How to use the fair-search plugin

Now it is time to finally perform a fair re-scoring.

The usual flow for the fairsearch plug-in is this one:

  • a user executes a query in the search engine, and during this process,
  • indicates s/he wants to apply the fairsearch plug-in.

To achive this we are going to use a functionality provided by Elasticsearch named re-scoring.

Assumptions and preconditions for this example

Lets suppose we have already in our search engine this set of documents:

Doc1 { body: "hello hello hello hello hello hello hello hello hello hello", gender: "m" }
Doc3 { body: "hello hello hello hello hello hello hello hello hello bye", gender: "m" }
Doc5 { body: "hello hello hello hello hello hello hello hello bye bye", gender: "m" }
Doc7 { body: "hello hello hello hello hello hello hello bye bye bye", gender: "m" }
Doc9 { body: "hello hello hello hello hello hello bye bye bye bye", gender: "m" }
Doc2 { body: "hello hello hello hello hello bye bye bye bye bye", gender: "f" }
Doc4 { body: "hello hello hello hello bye bye bye bye bye bye", gender: "f" }
Doc6 { body: "hello hello hello bye bye bye bye bye bye bye", gender: "f" }
Doc8 { body: "hello hello bye bye bye bye bye bye bye bye", gender: "f" }
Doc10 { body: "hello bye bye bye bye bye bye bye bye bye", gender: "f" }

In this example, women will be our protected category. As we see in the “body” of the documents above, the word “hello” occurs more in the ones having gender=m (male) than in the ones having gender=f (female).

How does a search looks like

Lets first imagine we execute a normal search for “hello”, one without using the fairsearch plug-in. The results would look like this:

GET test/_search
{
    "query": {
        "match": {
            "body": "hello"
        }
    }
}

This request will return all documents that match the word hello, sorted by their relevance scoring. For this particular dataset we would get these results:

Doc1, Doc3, Doc5, Doc7, Doc9, Doc2, Doc4, Doc6, Doc8, Doc10

and if we take a closer look, these will be:

m, m, m, m, m, f, f, f, f, f

with all men as first top results, however as we could see in the The Theory section, there are many situations where we might aim for a fair result. To achieve this we will use the plug-in.
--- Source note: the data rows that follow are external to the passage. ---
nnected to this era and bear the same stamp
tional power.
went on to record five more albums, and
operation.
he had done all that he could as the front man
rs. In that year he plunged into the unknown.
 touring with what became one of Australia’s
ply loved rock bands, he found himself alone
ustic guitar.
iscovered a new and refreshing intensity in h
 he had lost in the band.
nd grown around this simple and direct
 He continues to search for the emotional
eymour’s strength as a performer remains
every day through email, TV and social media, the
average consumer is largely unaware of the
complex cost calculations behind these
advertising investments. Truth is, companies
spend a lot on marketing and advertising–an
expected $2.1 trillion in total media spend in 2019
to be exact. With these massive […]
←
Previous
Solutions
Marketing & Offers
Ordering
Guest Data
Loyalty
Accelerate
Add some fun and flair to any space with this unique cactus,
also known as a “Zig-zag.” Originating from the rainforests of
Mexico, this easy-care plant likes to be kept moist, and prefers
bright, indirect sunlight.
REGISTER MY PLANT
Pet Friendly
A request with the re-score function will look like this:

GET test/_search
{
    "query": {
        "match": {
            "body": "hello"
        }
    },
    "rescore": {
        "fair_rescorer": {
            "protected_key": "gender",
            "protected_value": "f",
            "significance_level": 0.1,
            "min_proportion_protected": 0.6
        }
    }
}

this request is actually doing an Elasticsearch match query (it also could do any other type of query, for example a bool or a multi match), then after the results are calculated (in every shard) it applies the fair topK algorithm.
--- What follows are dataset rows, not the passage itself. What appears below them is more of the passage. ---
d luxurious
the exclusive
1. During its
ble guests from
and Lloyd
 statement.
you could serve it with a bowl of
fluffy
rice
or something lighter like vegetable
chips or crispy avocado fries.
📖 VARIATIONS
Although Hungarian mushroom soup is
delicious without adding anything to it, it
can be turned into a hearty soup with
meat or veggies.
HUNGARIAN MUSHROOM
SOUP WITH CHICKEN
This request will give you a response where the target number of protected elements will be scored in relevant places, that for our example will be:

Doc1, Doc3, Doc2, Doc5, Doc4, Doc7, Doc9, Doc6, Doc8, Doc10

or, in terms of gender:

m, m, f, m, f, m, m, f, f, f

with a much fairer distribution of elements of the protected class (i.e., some women appear in the top positions).

Details on parameters

As we saw in the The Theory, for the fair query to work, we would need an mtable against which the re-scoring will be executed. To make the use of the plug-in easier, the re-score function does that in the background. So, the previous re-score call will create an mtable with the following parameters:

  • k=10, as 10 is the default documents that are returned by Elasticsearch
  • α=0.1, as that is the significance level specified in the query
  • p=0.6, as that is the minimum proportion of protected elements specified in the top results

Elasticsearch size parameters

Elasticsearch supports the following size parameters:

  • size, which is the total number of documents returned by ElasticSearch (defaults to 10)
  • window_size, which is the number of documents to be re-ranked by the re-score function and returned to the user (defaults to 10).
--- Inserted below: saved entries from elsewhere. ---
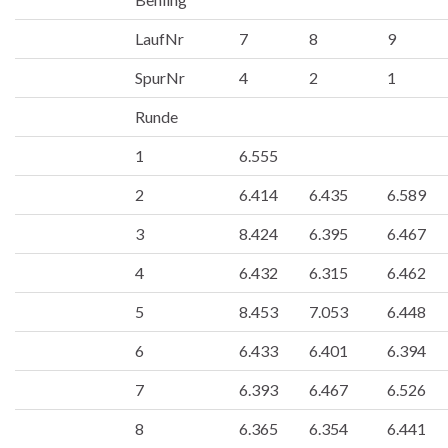
LaufNr
7
8
9
SpurNr
4
2
1
Runde
1
6.555
2
6.414
6.435
6.589
3
8.424
6.395
6.467
4
6.432
6.315
6.462
5
8.453
7.053
6.448
6
6.433
6.401
6.394
7
6.393
6.467
6.526
8
6.365
6.354
6.441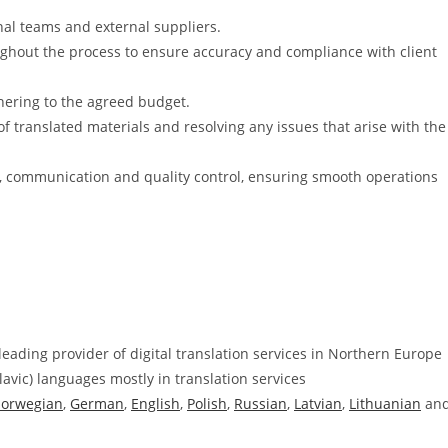
rnal teams and external suppliers.
ughout the process to ensure accuracy and compliance with client
hering to the agreed budget.
of translated materials and resolving any issues that arise with the
cs, communication and quality control, ensuring smooth operations
leading provider of digital translation services in Northern Europe
Slavic) languages mostly in translation services
orwegian
,
German
,
English
,
Polish
,
Russian
,
Latvian
,
Lithuanian
an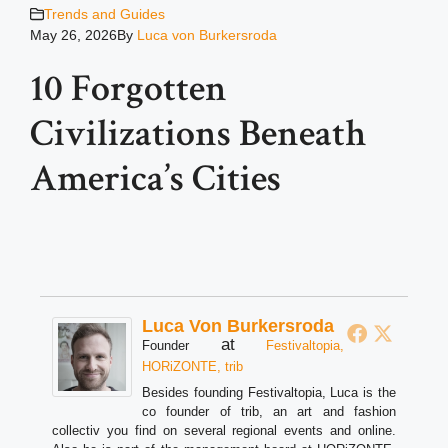
Trends and Guides
May 26, 2026
By
Luca von Burkersroda
10 Forgotten
Civilizations Beneath
America’s Cities
Luca Von Burkersroda
at
Founder
Festivaltopia,
HORiZONTE, trib
Besides founding Festivaltopia, Luca is the
co founder of trib, an art and fashion
collectiv you find on several regional events and online.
For example, if you make a query like this:

GET test/_search
{
   "size": 50,
    "query": {
        "match": {
            "body": "hello"
        }
    },
    "rescore": {
        "window_size": 10,
        "fair_rescorer": {
            "protected_key": "gender",
            "protected_value": "f",
            "significance_level": 0.1,
            "min_proportion_protected": 0.6
        }
    }
}

This will try to find initial 50 documents that match the query and, then, re-rank and return only the top 10. So, the plug-in will choose window_size as the k parameter or, if smaller, the actual numbers of documents initially returned.

Ensuring there are protected elements in the topK results

A recommended way of using the plug-in is to specify a higher number for size, so that more elements can be included in the initial list for more fair re-ranking. Then, after the re-scoring phase, only window_size number of documents will be returned.